> **SUPPLIED DATA**:
********************

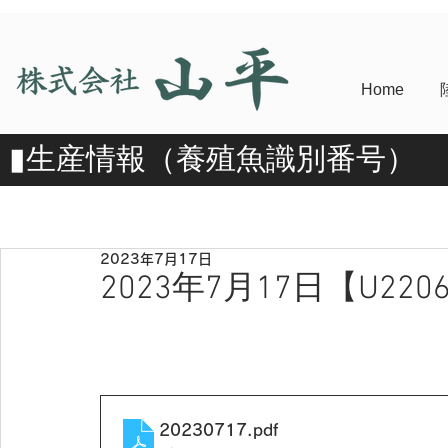
Home
​▮​生産情報（養殖魚識別番号）
2023年7月17日
2023年7月17日【U2206
20230717
.pdf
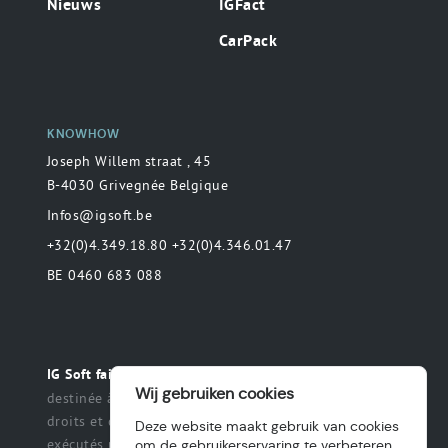
Nieuws
IGFact
CarPack
KNOWHOW
Joseph Willem straat , 45
B-4030 Grivegnée Belgique
Infos@igsoft.be
+32(0)4.349.18.80 +32(0)4.346.01.47
BE 0460 683 088
Toute déclaration
IG Soft fait partie du groupe MAS.
Wij gebruiken cookies
destinée à préciser ou de délimiter le champ des
droits et des obligations qui peuvent être exercés et
Deze website maakt gebruik van cookies
exécutés par les parties dans une relation légale.
om de gebruikerservaring te verbeteren.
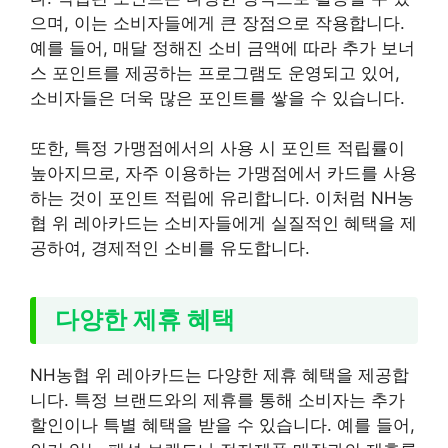
으며, 이는 소비자들에게 큰 장점으로 작용합니다.
예를 들어, 매달 정해진 소비 금액에 따라 추가 보너
스 포인트를 제공하는 프로그램도 운영되고 있어,
소비자들은 더욱 많은 포인트를 쌓을 수 있습니다.
또한, 특정 가맹점에서의 사용 시 포인트 적립률이
높아지므로, 자주 이용하는 가맹점에서 카드를 사용
하는 것이 포인트 적립에 유리합니다. 이처럼 NH농
협 위 레아카드는 소비자들에게 실질적인 혜택을 제
공하여, 경제적인 소비를 유도합니다.
다양한 제휴 혜택
NH농협 위 레아카드는 다양한 제휴 혜택을 제공합
니다. 특정 브랜드와의 제휴를 통해 소비자는 추가
할인이나 특별 혜택을 받을 수 있습니다. 예를 들어,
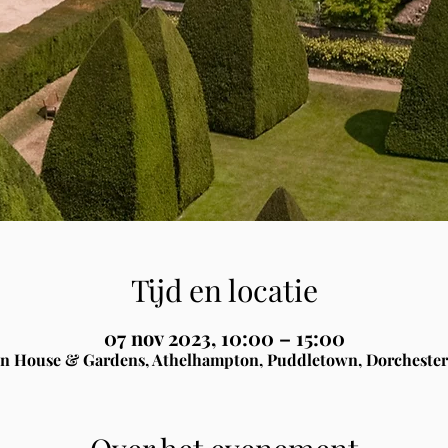
Tijd en locatie
07 nov 2023, 10:00 – 15:00
n House & Gardens, Athelhampton, Puddletown, Dorchester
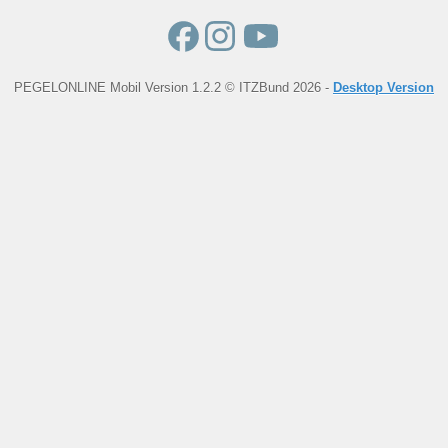
PEGELONLINE Mobil Version 1.2.2 © ITZBund 2026 -
Desktop Version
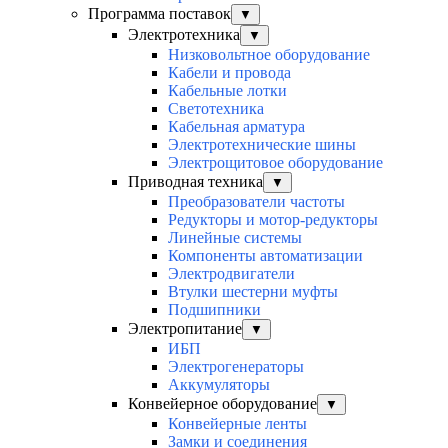
Программа поставок
▼
Электротехника
▼
Низковольтное оборудование
Кабели и провода
Кабельные лотки
Светотехника
Кабельная арматура
Электротехнические шины
Электрощитовое оборудование
Приводная техника
▼
Преобразователи частоты
Редукторы и мотор-редукторы
Линейные системы
Компоненты автоматизации
Электродвигатели
Втулки шестерни муфты
Подшипники
Электропитание
▼
ИБП
Электрогенераторы
Аккумуляторы
Конвейерное оборудование
▼
Конвейерные ленты
Замки и соединения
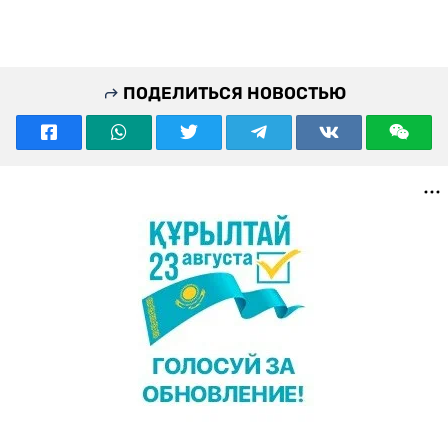
ПОДЕЛИТЬСЯ НОВОСТЬЮ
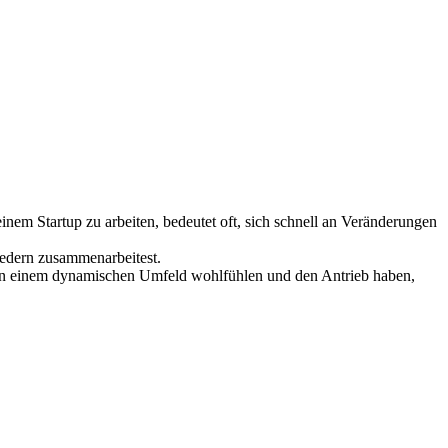
inem Startup zu arbeiten, bedeutet oft, sich schnell an Veränderungen
iedern zusammenarbeitest.
ich in einem dynamischen Umfeld wohlfühlen und den Antrieb haben,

********************

> **INSTRUCTIONS FOR THE TASK**:
Every line in the data above that contains "레아카드는" needs to be copied.

> **EXERCISE RESPONSE**:
협 위 레아카드는 소비자들에게 실질적인 혜택을 제
NH농협 위 레아카드는 다양한 제휴 혜택을 제공합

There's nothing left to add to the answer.